Poisoning an uncached name is fairly easy and doesn't require Kaminsky's trick. Kaminsky's trick relies on caching the answers to questions you didn't ask, rather than not caching them or using the cached answer over the uncached answer. I think you called this the "elephant in the room" at Usenix Security, even. :-)
But that's not what the TTL is for in the first place. The TTL was not intended to mean "I will hold this record for this duration, ignoring any other updates in the meantime". It was meant to mean, "I will not under any circumstances remember this record any longer than this duration". The difference has practical implications for DNS operations.
11*43+456^2
They stopped random UDP port use, and now use a static pool of UDP ports for queries. Note that they have come out with a P2 release that addresses a completely different issue that the first patch caused. I was able to essentially cause a DOS on a BIND server that was patched with P1 by sending more than 10,000 queries to the system. It ran out of usable UDP ports and puked. The same issue exists in the Windows patch, and especially on Windows 2003 SBS. There was way more than one line of code, or a single character changed.
"My immediate reaction is "WTF? What kind of moron doesn't make things 64-bit safe to begin with?" Linus
yes, the whole point of this patch is to fix this problem. previously, if i successfully passed a bad record for safdsaus.example.com i could send glue records for www.example.com that would overwrite your cached record for www.example.com no matter what. with this patch i can only pass bad glue records if the ttl on your cached www.example.com record has expired. this gives an attacker a very narrow window during which they could mount this type of attack, likely making it not worth the effort.
It isn't. djbdns for example, is not affected. I don't think maradns is affected either.
Very likely.
BIND has a very permissive license; most other DNS servers exist to facilitate lock-in with a particular vendor's stack, or to push some enhanced feature set, so they'd be considered foolish if they didn't copy BIND's source code where they could.

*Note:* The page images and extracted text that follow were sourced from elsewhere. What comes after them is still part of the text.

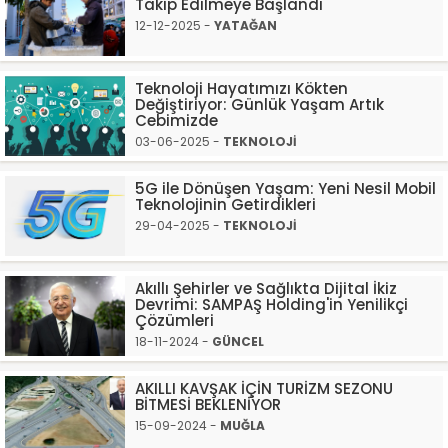
Takip Edilmeye Başlandı
12-12-2025 -
YATAĞAN
Teknoloji Hayatımızı Kökten
Değiştiriyor: Günlük Yaşam Artık
Cebimizde
03-06-2025 -
TEKNOLOJİ
5G ile Dönüşen Yaşam: Yeni Nesil Mobil
Teknolojinin Getirdikleri
29-04-2025 -
TEKNOLOJİ
Akıllı Şehirler ve Sağlıkta Dijital İkiz
Devrimi: SAMPAŞ Holding'in Yenilikçi
Çözümleri
18-11-2024 -
GÜNCEL
AKILLI KAVŞAK İÇİN TURİZM SEZONU
BİTMESİ BEKLENİYOR
15-09-2024 -
MUĞLA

Well, I'm not sure it is unfair to call this a protocol flaw. Maybe a design flaw.
BIND has resisted port randomization because "the RFC said so"- never mind that they wrote the RFC, and that no clients bother checking. Because it stopped spoofing attacks ten years ago, and it stops them today, most DNS servers- including those derived from BIND- do this.

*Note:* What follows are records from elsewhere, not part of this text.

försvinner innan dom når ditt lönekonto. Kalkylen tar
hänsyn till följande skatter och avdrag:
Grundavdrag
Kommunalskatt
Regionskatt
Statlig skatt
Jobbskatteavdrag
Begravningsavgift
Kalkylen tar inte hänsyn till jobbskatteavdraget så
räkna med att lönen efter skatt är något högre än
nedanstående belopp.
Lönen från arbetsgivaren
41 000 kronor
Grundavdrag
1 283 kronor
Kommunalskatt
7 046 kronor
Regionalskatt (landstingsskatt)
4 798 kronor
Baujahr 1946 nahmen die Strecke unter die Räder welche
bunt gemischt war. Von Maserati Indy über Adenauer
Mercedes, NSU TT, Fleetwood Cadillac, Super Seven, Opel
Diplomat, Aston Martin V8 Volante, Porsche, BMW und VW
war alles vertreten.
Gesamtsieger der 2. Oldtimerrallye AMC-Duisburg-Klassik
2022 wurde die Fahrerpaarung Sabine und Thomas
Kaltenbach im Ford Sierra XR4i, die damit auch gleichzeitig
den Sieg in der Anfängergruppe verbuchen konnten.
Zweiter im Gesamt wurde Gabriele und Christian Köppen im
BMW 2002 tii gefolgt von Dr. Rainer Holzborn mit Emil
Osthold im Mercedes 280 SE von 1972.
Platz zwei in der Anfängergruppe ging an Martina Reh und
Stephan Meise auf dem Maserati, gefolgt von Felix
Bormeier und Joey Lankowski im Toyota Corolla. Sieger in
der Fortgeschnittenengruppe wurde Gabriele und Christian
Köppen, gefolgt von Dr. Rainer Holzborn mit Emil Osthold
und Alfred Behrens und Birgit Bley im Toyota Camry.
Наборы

BIND also uses these very complicated credibility rules for determining if it can override existing cache-knowledge. This can presumably save one or two queries per dot, but surely it would be safer to only cache answers to questions that were asked. That is, by the way, what djbdns does.
Most DNS spoofing attacks can also be solved by solving most blind spoofing attacks. There's a little reluctance to do so, because it makes things like DNSSEC largely obsolete for their intended audience. As a result, we see a lot of chest thumping and stomping in the temper tantrum. You can tell when you're about to get into one because they start by saying "If we just switched to DNSSEC by now, we wouldn't be having this problem."
Of course, since BGP peers now route-filter everywhere on the internet (they didn't used to!), mandatory source filtering is a completely possible and realistic way to stop this and other similar problems...
Kaminsky has an interesting rebuttal here.
Dan's shot this nonsense down pretty comprehensively on his blog.